> [Exercise directions] Output each entry that follows exactly. Images stay out.

>>>>>

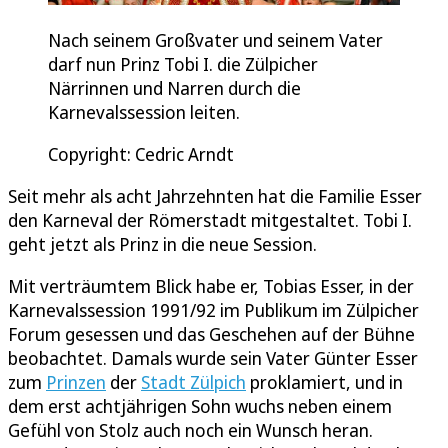
Nach seinem Großvater und seinem Vater
darf nun Prinz Tobi I. die Zülpicher
Närrinnen und Narren durch die
Karnevalssession leiten.
Copyright: Cedric Arndt
Seit mehr als acht Jahrzehnten hat die Familie Esser
den Karneval der Römerstadt mitgestaltet. Tobi I.
geht jetzt als Prinz in die neue Session.
Mit verträumtem Blick habe er, Tobias Esser, in der
Karnevalssession 1991/92 im Publikum im Zülpicher
Forum gesessen und das Geschehen auf der Bühne
beobachtet. Damals wurde sein Vater Günter Esser
zum
Prinzen
der
Stadt Zülpich
proklamiert, und in
dem erst achtjährigen Sohn wuchs neben einem
Gefühl von Stolz auch noch ein Wunsch heran.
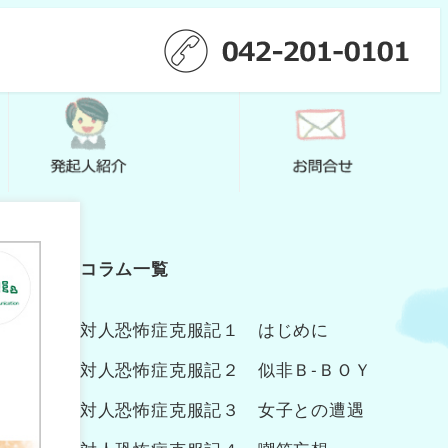
コラム一覧
対人恐怖症克服記１ はじめに
対人恐怖症克服記２ 似非Ｂ‐ＢＯＹ
対人恐怖症克服記３ 女子との遭遇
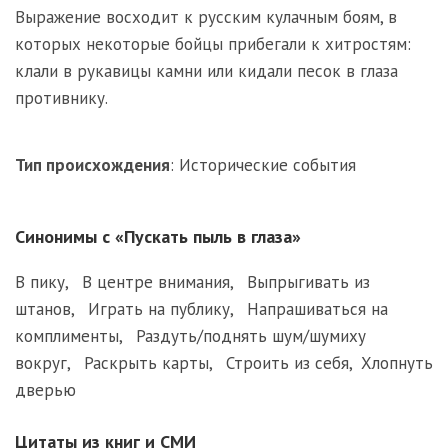
Выражение восходит к русским кулачным боям, в
которых некоторые бойцы прибегали к хитростям:
клали в рукавицы камни или кидали песок в глаза
противнику.
Тип происхождения
:
Исторические события
Синонимы с «Пускать пыль в глаза»
В пику
,
В центре внимания
,
Выпрыгивать из
штанов
,
Играть на публику
,
Напрашиваться на
комплименты
,
Раздуть/поднять шум/шумиху
вокруг
,
Раскрыть карты
,
Строить из себя
,
Хлопнуть
дверью
Цитаты из книг и СМИ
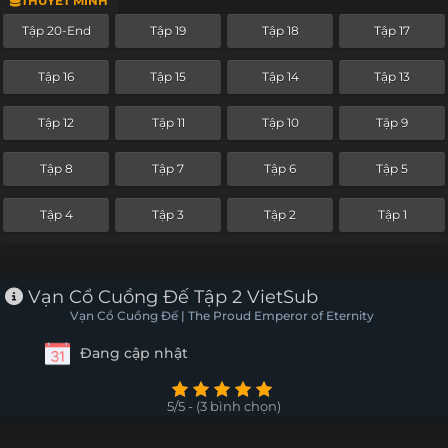
THUYẾT MINH
Tập 20-End
Tập 19
Tập 18
Tập 17
Tập 16
Tập 15
Tập 14
Tập 13
Tập 12
Tập 11
Tập 10
Tập 9
Tập 8
Tập 7
Tập 6
Tập 5
Tập 4
Tập 3
Tập 2
Tập 1
Vạn Cổ Cuồng Đế Tập 2 VietSub
Vạn Cổ Cuồng Đế | The Proud Emperor of Eternity
Đang cập nhật
5/5 - (3 bình chọn)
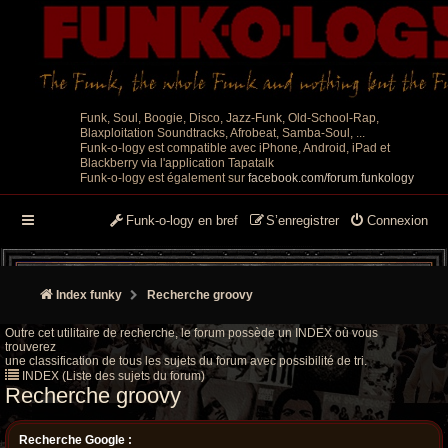
Funk, Soul, Boogie, Disco, Jazz-Funk, Old-School-Rap,
Blaxploitation Soundtracks, Afrobeat, Samba-Soul, ...
Funk-o-logy est compatible avec iPhone, Android, iPad et
Blackberry via l'application Tapatalk
Funk-o-logy est également sur
facebook.com/forum.funkology
Funk-o-logy en bref
S’enregistrer
Connexion
Index funky
Recherche groovy
Outre cet utilitaire de recherche, le forum possède un INDEX où vous
trouverez
une classification de tous les sujets du forum avec possibilité de tri.
INDEX (Liste des sujets du forum)
Recherche groovy
Recherche Google :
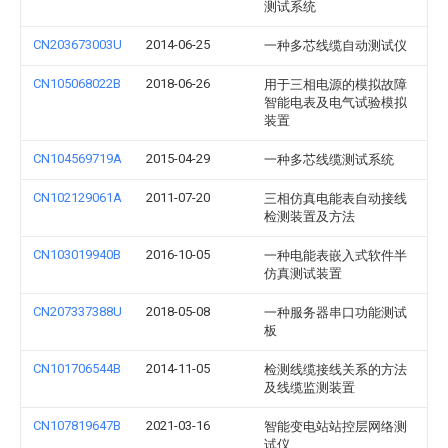
测试系统
CN203673003U
2014-06-25
一种多芯线缆自动测试仪
CN105068022B
2018-06-26
用于三相电源的模拟故障
智能电表及电气试验模拟
装置
CN104569719A
2015-04-29
一种多芯线缆测试系统
CN102129061A
2011-07-20
三相仿真电能表自动接线
检测装置及方法
CN103019940B
2016-10-05
一种电能表嵌入式软件半
仿真测试装置
CN207337388U
2018-05-08
一种服务器串口功能测试
板
CN101706544B
2014-11-05
检测线缆接线关系的方法
及线缆监测装置
CN107819647B
2021-03-16
智能变电站站控层网络测
试仪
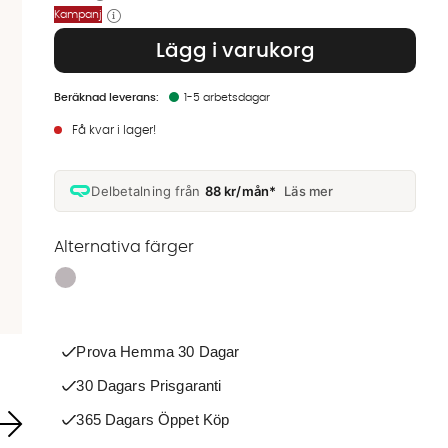
Kampanj
Lägg i varukorg
1-5 arbetsdagar
Få kvar i lager!
Delbetalning från
88 kr/mån*
Läs mer
Alternativa färger
Finns även i dessa färger:
Prova Hemma 30 Dagar
30 Dagars Prisgaranti
365 Dagars Öppet Köp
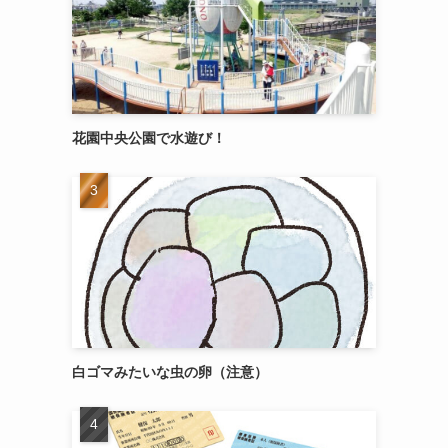
花園中央公園で水遊び！
白ゴマみたいな虫の卵（注意）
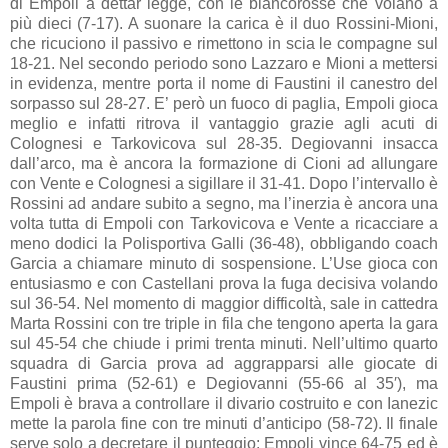
di Empoli a dettar legge, con le biancorosse che volano a
più dieci (7-17). A suonare la carica è il duo Rossini-Mioni,
che ricuciono il passivo e rimettono in scia le compagne sul
18-21. Nel secondo periodo sono Lazzaro e Mioni a mettersi
in evidenza, mentre porta il nome di Faustini il canestro del
sorpasso sul 28-27. E’ però un fuoco di paglia, Empoli gioca
meglio e infatti ritrova il vantaggio grazie agli acuti di
Colognesi e Tarkovicova sul 28-35. Degiovanni insacca
dall’arco, ma è ancora la formazione di Cioni ad allungare
con Vente e Colognesi a sigillare il 31-41. Dopo l’intervallo è
Rossini ad andare subito a segno, ma l’inerzia è ancora una
volta tutta di Empoli con Tarkovicova e Vente a ricacciare a
meno dodici la Polisportiva Galli (36-48), obbligando coach
Garcia a chiamare minuto di sospensione. L’Use gioca con
entusiasmo e con Castellani prova la fuga decisiva volando
sul 36-54. Nel momento di maggior difficoltà, sale in cattedra
Marta Rossini con tre triple in fila che tengono aperta la gara
sul 45-54 che chiude i primi trenta minuti. Nell’ultimo quarto
squadra di Garcia prova ad aggrapparsi alle giocate di
Faustini prima (52-61) e Degiovanni (55-66 al 35′), ma
Empoli è brava a controllare il divario costruito e con Ianezic
mette la parola fine con tre minuti d’anticipo (58-72). Il finale
serve solo a decretare il punteggio: Empoli vince 64-75 ed è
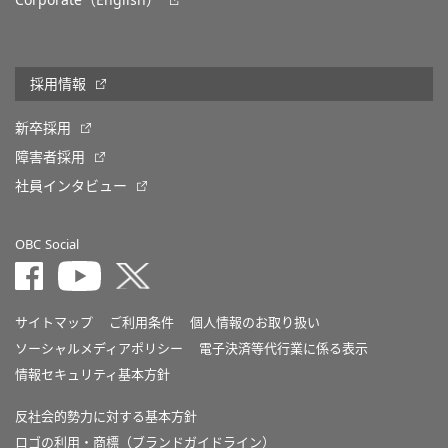
Corporate（English）
採用情報
新卒採用
障害者採用
社員インタビュー
OBC Social
サイトマップ
ご利用条件
個人情報のお取り扱い
ソーシャルメディアポリシー
電子決済等代行業に係る表示
情報セキュリティ基本方針
反社会的勢力に対する基本方針
ロゴの利用・商標（ブランドガイドライン）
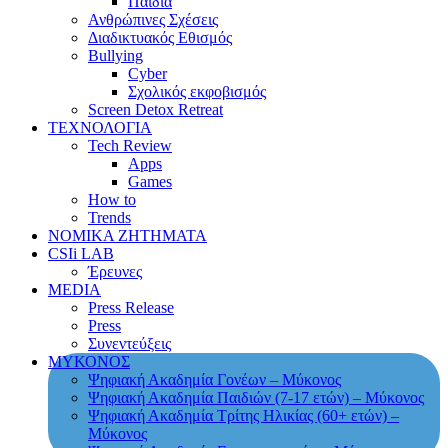
Παιδιά
Ανθρώπινες Σχέσεις
Διαδικτυακός Εθισμός
Bullying
Cyber
Σχολικός εκφοβισμός
Screen Detox Retreat
ΤΕΧΝΟΛΟΓΙΑ
Tech Review
Apps
Games
How to
Trends
ΝΟΜΙΚΑ ΖΗΤΗΜΑΤΑ
CSIi LAB
Έρευνες
MEDIA
Press Release
Press
Συνεντεύξεις
ΜΥΚΟΝΟΣ
Ψηφιακή Ακαδημία Γονέων – Μύκονος
Ψηφιακή Ακαδημία Παιδιών (7-17 ετών) – Μύκονος
Ψηφιακή Ακαδημία Τρίτης Ηλικίας (60+ ετών) –
Μύκονος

<<<<<

> [Expected output]
Nach seinem Großvater und seinem Vater
darf nun Prinz Tobi I. die Zülpicher
Närrinnen und Narren durch die
Karnevalssession leiten.
Copyright: Cedric Arndt
Seit mehr als acht Jahrzehnten hat die Familie Esser
den Karneval der Römerstadt mitgestaltet. Tobi I.
geht jetzt als Prinz in die neue Session.
Mit verträumtem Blick habe er, Tobias Esser, in der
Karnevalssession 1991/92 im Publikum im Zülpicher
Forum gesessen und das Geschehen auf der Bühne
beobachtet. Damals wurde sein Vater Günter Esser
zum
Prinzen
der
Stadt Zülpich
proklamiert, und in
dem erst achtjährigen Sohn wuchs neben einem
Gefühl von Stolz auch noch ein Wunsch heran.
コラム一覧
対人恐怖症克服記１ はじめに
対人恐怖症克服記２ 似非Ｂ‐ＢＯＹ
対人恐怖症克服記３ 女子との遭遇
Выражение восходит к русским кулачным боям, в
которых некоторые бойцы прибегали к хитростям:
клали в рукавицы камни или кидали песок в глаза
противнику.
Тип происхождения
:
Исторические события
Синонимы с «Пускать пыль в глаза»
В пику
,
В центре внимания
,
Выпрыгивать из
штанов
,
Играть на публику
,
Напрашиваться на
комплименты
,
Раздуть/поднять шум/шумиху
вокруг
,
Раскрыть карты
,
Строить из себя
,
Хлопнуть
дверью
Цитаты из книг и СМИ
THUYẾT MINH
Tập 20-End
Tập 19
Tập 18
Tập 17
Tập 16
Tập 15
Tập 14
Tập 13
Tập 12
Tập 11
Tập 10
Tập 9
Tập 8
Tập 7
Tập 6
Tập 5
Tập 4
Tập 3
Tập 2
Tập 1
Vạn Cổ Cuồng Đế Tập 2 VietSub
Vạn Cổ Cuồng Đế | The Proud Emperor of Eternity
Đang cập nhật
5/5 - (3 bình chọn)
Funk, Soul, Boogie, Disco, Jazz-Funk, Old-School-Rap,
Blaxploitation Soundtracks, Afrobeat, Samba-Soul, ...
Funk-o-logy est compatible avec iPhone, Android, iPad et
Blackberry via l'application Tapatalk
Funk-o-logy est également sur
facebook.com/forum.funkology
Funk-o-logy en bref
S’enregistrer
Connexion
Index funky
Recherche groovy
Outre cet utilitaire de recherche, le forum possède un INDEX où vous
trouverez
une classification de tous les sujets du forum avec possibilité de tri.
INDEX (Liste des sujets du forum)
Recherche groovy
Recherche Google :
测试系统
CN203673003U
2014-06-25
一种多芯线缆自动测试仪
CN105068022B
2018-06-26
用于三相电源的模拟故障
智能电表及电气试验模拟
装置
CN104569719A
2015-04-29
一种多芯线缆测试系统
CN102129061A
2011-07-20
三相仿真电能表自动接线
检测装置及方法
CN103019940B
2016-10-05
一种电能表嵌入式软件半
仿真测试装置
CN207337388U
2018-05-08
一种服务器串口功能测试
板
CN101706544B
2014-11-05
检测线缆接线关系的方法
及线缆监测装置
CN107819647B
2021-03-16
智能变电站站控层网络测
试仪
Kampanj
Lägg i varukorg
1-5 arbetsdagar
Få kvar i lager!
Delbetalning från
88 kr/mån*
Läs mer
Alternativa färger
Finns även i dessa färger:
Prova Hemma 30 Dagar
30 Dagars Prisgaranti
365 Dagars Öppet Köp
花園中央公園で水遊び！
白ゴマみたいな虫の卵（注意）
di Empoli a dettar legge, con le biancorosse che volano a
più dieci (7-17). A suonare la carica è il duo Rossini-Mioni,
che ricuciono il passivo e rimettono in scia le compagne sul
18-21. Nel secondo periodo sono Lazzaro e Mioni a mettersi
in evidenza, mentre porta il nome di Faustini il canestro del
sorpasso sul 28-27. E’ però un fuoco di paglia, Empoli gioca
meglio e infatti ritrova il vantaggio grazie agli acuti di
Colognesi e Tarkovicova sul 28-35. Degiovanni insacca
dall’arco, ma è ancora la formazione di Cioni ad allungare
con Vente e Colognesi a sigillare il 31-41. Dopo l’intervallo è
Rossini ad andare subito a segno, ma l’inerzia è ancora una
volta tutta di Empoli con Tarkovicova e Vente a ricacciare a
meno dodici la Polisportiva Galli (36-48), obbligando coach
Garcia a chiamare minuto di sospensione. L’Use gioca con
entusiasmo e con Castellani prova la fuga decisiva volando
sul 36-54. Nel momento di maggior difficoltà, sale in cattedra
Marta Rossini con tre triple in fila che tengono aperta la gara
sul 45-54 che chiude i primi trenta minuti. Nell’ultimo quarto
squadra di Garcia prova ad aggrapparsi alle giocate di
Faustini prima (52-61) e Degiovanni (55-66 al 35′), ma
Empoli è brava a controllare il divario costruito e con Ianezic
mette la parola fine con tre minuti d’anticipo (58-72). Il finale
serve solo a decretare il punteggio: Empoli vince 64-75 ed è
Corporate（English）
採用情報
新卒採用
障害者採用
社員インタビュー
OBC Social
サイトマップ
ご利用条件
個人情報のお取り扱い
ソーシャルメディアポリシー
電子決済等代行業に係る表示
情報セキュリティ基本方針
反社会的勢力に対する基本方針
ロゴの利用・商標（ブランドガイドライン）
Παιδιά
Ανθρώπινες Σχέσεις
Διαδικτυακός Εθισμός
Bullying
Cyber
Σχολικός εκφοβισμός
Screen Detox Retreat
ΤΕΧΝΟΛΟΓΙΑ
Tech Review
Apps
Games
How to
Trends
ΝΟΜΙΚΑ ΖΗΤΗΜΑΤΑ
CSIi LAB
Έρευνες
MEDIA
Press Release
Press
Συνεντεύξεις
ΜΥΚΟΝΟΣ
Ψηφιακή Ακαδημία Γονέων – Μύκονος
Ψηφιακή Ακαδημία Παιδιών (7-17 ετών) – Μύκονος
Ψηφιακή Ακαδημία Τρίτης Ηλικίας (60+ ετών) –
Μύκονος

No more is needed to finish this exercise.